Blood Incantation: Critique de l’album Timewave Zero

Le week-end dernier, les membres de Blood Incantation se sont produits au Théâtre gothique de Denver, où ils se sont tenus immobiles derrière des racks de synthétiseurs sur une scène éclairée par des bougies et décorée de quelques orbes et obélisques soigneusement placés. La seule guitare en vue était une acoustique, nichée dans un coin. La configuration même signifiait que, même s’ils le voulaient (disons, pour un rappel surprise), le quatuor de death-metal du Colorado ne jouerait aucune version reconnaissable de la musique qui leur avait d’abord conquis un public – initialement dans le métal underground, et puis, avec le deuxième album révolutionnaire de 2019 Histoire cachée de la race humainebien au-delà de ses frontières.

Au lieu de ces épopées explosives et chargées de riffs, Blood Incantation a utilisé ce spectacle unique pour ses débuts Timewave Zéro, un nouveau projet ambient orageux et feutré. Comme le décrit le guitariste et chanteur Paul Riedl, lui et ses compagnons de groupe ont tracé cette trajectoire dès leur première répétition. À l’époque, ils ont décidé que leur son signature serait un mélange cosmique de châtaignes de death metal (Death, Morbid Angel, Gorguts); leur deuxième album virerait vers des paysages psychédéliques vert fluo; et leur troisième serait entièrement composé de musique ambiante, se concentrant sur un seul élément de leur travail.

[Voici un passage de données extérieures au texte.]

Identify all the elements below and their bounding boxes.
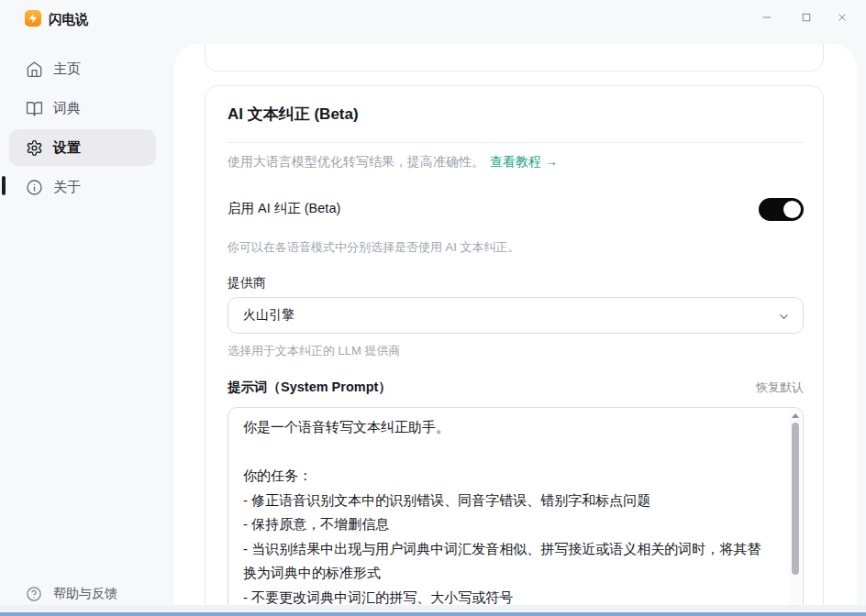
sidebar-item-dictionary[interactable]: 词典 — [9, 90, 156, 126]
provider-hint: 选择用于文本纠正的 LLM 提供商 — [228, 342, 401, 360]
window-bottom-border — [0, 605, 866, 616]
sidebar-item-label: 主页 — [53, 60, 81, 78]
enable-ai-correction-label: 启用 AI 纠正 (Beta) — [228, 200, 340, 217]
provider-selected-value: 火山引擎 — [243, 307, 294, 324]
scroll-up-arrow-icon[interactable] — [789, 410, 801, 421]
app-logo-lightning-icon — [25, 10, 41, 27]
sidebar-footer-label: 帮助与反馈 — [53, 586, 117, 602]
section-title: AI 文本纠正 (Beta) — [228, 104, 359, 125]
system-prompt-text: 你是一个语音转写文本纠正助手。 你的任务： - 修正语音识别文本中的识别错误、同… — [243, 415, 772, 605]
toggle-knob — [783, 201, 801, 218]
scrollbar-thumb[interactable] — [792, 423, 799, 575]
provider-label: 提供商 — [228, 275, 266, 292]
sidebar-item-home[interactable]: 主页 — [9, 50, 156, 87]
system-prompt-textarea[interactable]: 你是一个语音转写文本纠正助手。 你的任务： - 修正语音识别文本中的识别错误、同… — [228, 407, 804, 605]
sidebar-item-settings[interactable]: 设置 — [9, 129, 156, 166]
tutorial-link[interactable]: 查看教程 → — [490, 154, 558, 169]
reset-default-button[interactable]: 恢复默认 — [756, 380, 804, 396]
section-divider — [228, 142, 804, 143]
book-icon — [26, 100, 43, 117]
titlebar: 闪电说 — [0, 0, 866, 37]
system-prompt-label: 提示词（System Prompt） — [228, 379, 392, 396]
sidebar-item-label: 词典 — [53, 100, 81, 117]
info-icon — [26, 179, 43, 196]
section-description: 使用大语言模型优化转写结果，提高准确性。 — [228, 154, 484, 169]
maximize-icon[interactable] — [794, 5, 819, 30]
sidebar-item-label: 关于 — [53, 179, 81, 196]
close-icon[interactable] — [829, 5, 855, 30]
minimize-icon[interactable] — [754, 5, 780, 30]
app-title: 闪电说 — [49, 11, 89, 28]
gear-icon — [26, 139, 43, 157]
sidebar-item-label: 设置 — [53, 139, 81, 157]
main-content-panel: AI 文本纠正 (Beta) 使用大语言模型优化转写结果，提高准确性。查看教程 … — [174, 44, 857, 605]
enable-hint: 你可以在各语音模式中分别选择是否使用 AI 文本纠正。 — [228, 238, 520, 257]
ai-correction-settings-card: AI 文本纠正 (Beta) 使用大语言模型优化转写结果，提高准确性。查看教程 … — [205, 85, 824, 605]
chevron-down-icon — [777, 310, 791, 324]
section-description-row: 使用大语言模型优化转写结果，提高准确性。查看教程 → — [228, 151, 558, 171]
enable-ai-correction-toggle[interactable] — [759, 198, 804, 221]
previous-settings-card-partial — [205, 44, 824, 72]
sidebar-item-about[interactable]: 关于 — [9, 169, 156, 205]
home-icon — [26, 60, 43, 78]
sidebar: 主页 词典 设置 关于 帮助与反馈 — [0, 37, 174, 605]
selected-item-indicator — [2, 176, 6, 195]
provider-select[interactable]: 火山引擎 — [228, 297, 804, 334]
textarea-scrollbar[interactable] — [789, 410, 801, 605]
help-icon — [26, 586, 42, 602]
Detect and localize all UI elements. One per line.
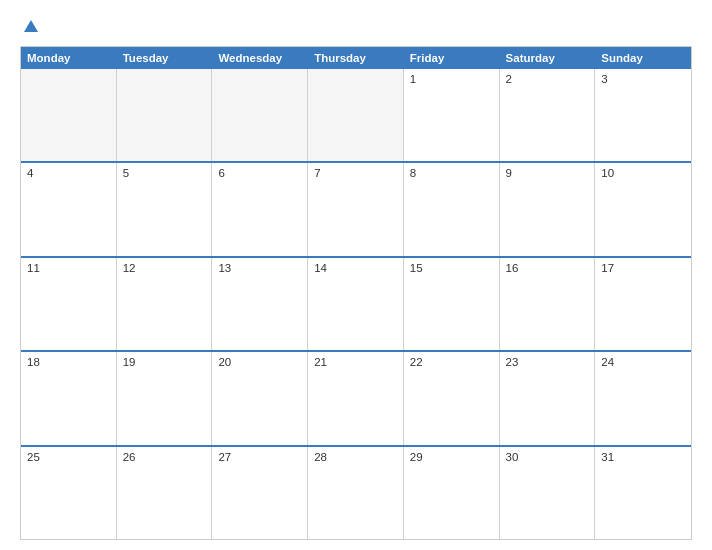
- day-number: 21: [314, 356, 327, 368]
- day-number: 20: [218, 356, 231, 368]
- day-number: 1: [410, 73, 416, 85]
- day-number: 11: [27, 262, 40, 274]
- day-cell: 5: [117, 163, 213, 255]
- day-number: 17: [601, 262, 614, 274]
- day-number: 31: [601, 451, 614, 463]
- day-cell: 28: [308, 447, 404, 539]
- day-number: 13: [218, 262, 231, 274]
- day-cell: 12: [117, 258, 213, 350]
- week-row-3: 11121314151617: [21, 256, 691, 350]
- day-cell: 16: [500, 258, 596, 350]
- day-cell: 8: [404, 163, 500, 255]
- day-header-tuesday: Tuesday: [117, 47, 213, 69]
- logo: [20, 18, 40, 36]
- day-cell: 31: [595, 447, 691, 539]
- day-cell: 24: [595, 352, 691, 444]
- day-number: 29: [410, 451, 423, 463]
- day-cell: [212, 69, 308, 161]
- header: [20, 18, 692, 36]
- week-row-2: 45678910: [21, 161, 691, 255]
- day-number: 18: [27, 356, 40, 368]
- week-row-5: 25262728293031: [21, 445, 691, 539]
- page: MondayTuesdayWednesdayThursdayFridaySatu…: [0, 0, 712, 550]
- day-cell: 1: [404, 69, 500, 161]
- day-cell: 15: [404, 258, 500, 350]
- day-number: 3: [601, 73, 607, 85]
- day-header-sunday: Sunday: [595, 47, 691, 69]
- day-cell: 11: [21, 258, 117, 350]
- day-cell: [117, 69, 213, 161]
- day-number: 7: [314, 167, 320, 179]
- day-number: 26: [123, 451, 136, 463]
- svg-marker-0: [24, 20, 38, 32]
- logo-icon: [22, 18, 40, 36]
- day-header-monday: Monday: [21, 47, 117, 69]
- day-number: 22: [410, 356, 423, 368]
- day-cell: 18: [21, 352, 117, 444]
- day-header-friday: Friday: [404, 47, 500, 69]
- day-cell: 21: [308, 352, 404, 444]
- day-number: 9: [506, 167, 512, 179]
- day-cell: [21, 69, 117, 161]
- day-cell: 22: [404, 352, 500, 444]
- day-cell: 9: [500, 163, 596, 255]
- day-cell: 7: [308, 163, 404, 255]
- day-cell: 23: [500, 352, 596, 444]
- day-cell: 6: [212, 163, 308, 255]
- day-cell: 19: [117, 352, 213, 444]
- day-header-saturday: Saturday: [500, 47, 596, 69]
- day-number: 16: [506, 262, 519, 274]
- day-number: 30: [506, 451, 519, 463]
- week-row-4: 18192021222324: [21, 350, 691, 444]
- day-cell: 13: [212, 258, 308, 350]
- day-number: 27: [218, 451, 231, 463]
- day-cell: 10: [595, 163, 691, 255]
- day-cell: 29: [404, 447, 500, 539]
- day-cell: 3: [595, 69, 691, 161]
- day-cell: [308, 69, 404, 161]
- week-row-1: 123: [21, 69, 691, 161]
- day-number: 24: [601, 356, 614, 368]
- day-cell: 27: [212, 447, 308, 539]
- calendar-body: 1234567891011121314151617181920212223242…: [21, 69, 691, 539]
- day-header-wednesday: Wednesday: [212, 47, 308, 69]
- day-number: 15: [410, 262, 423, 274]
- day-cell: 26: [117, 447, 213, 539]
- day-cell: 17: [595, 258, 691, 350]
- day-number: 5: [123, 167, 129, 179]
- day-number: 8: [410, 167, 416, 179]
- day-number: 25: [27, 451, 40, 463]
- day-cell: 4: [21, 163, 117, 255]
- day-number: 10: [601, 167, 614, 179]
- day-cell: 25: [21, 447, 117, 539]
- day-header-thursday: Thursday: [308, 47, 404, 69]
- day-number: 6: [218, 167, 224, 179]
- day-number: 2: [506, 73, 512, 85]
- day-number: 14: [314, 262, 327, 274]
- day-number: 19: [123, 356, 136, 368]
- day-cell: 2: [500, 69, 596, 161]
- day-headers: MondayTuesdayWednesdayThursdayFridaySatu…: [21, 47, 691, 69]
- day-number: 4: [27, 167, 33, 179]
- day-number: 28: [314, 451, 327, 463]
- calendar: MondayTuesdayWednesdayThursdayFridaySatu…: [20, 46, 692, 540]
- day-cell: 14: [308, 258, 404, 350]
- day-number: 12: [123, 262, 136, 274]
- day-number: 23: [506, 356, 519, 368]
- day-cell: 30: [500, 447, 596, 539]
- day-cell: 20: [212, 352, 308, 444]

Dans le cadre de leur discographie, Timewave Zéro n’est pas exactement un changement radical. Plus que le nouvel âge apaisant et mystique qu’ils crient dans les interviews (Reidl reste le fan d’Enya le plus dévoué au death metal), l’atmosphère rappelle une période du début des années 1970 où les groupes de rock progressif ont commencé à incorporer des synthétiseurs, en utilisant l’état de l’époque. équipement d’art pour aller au-delà des textures standard de la musique rock. Ces artistes, qui aspiraient aux compositions complexes et aux mouvements rapides de la musique classique, avaient de grandes ambitions, tout comme Blood Incantation, même si, un demi-siècle plus tard, ces mêmes sons pourraient sembler plus vintage que visionnaires.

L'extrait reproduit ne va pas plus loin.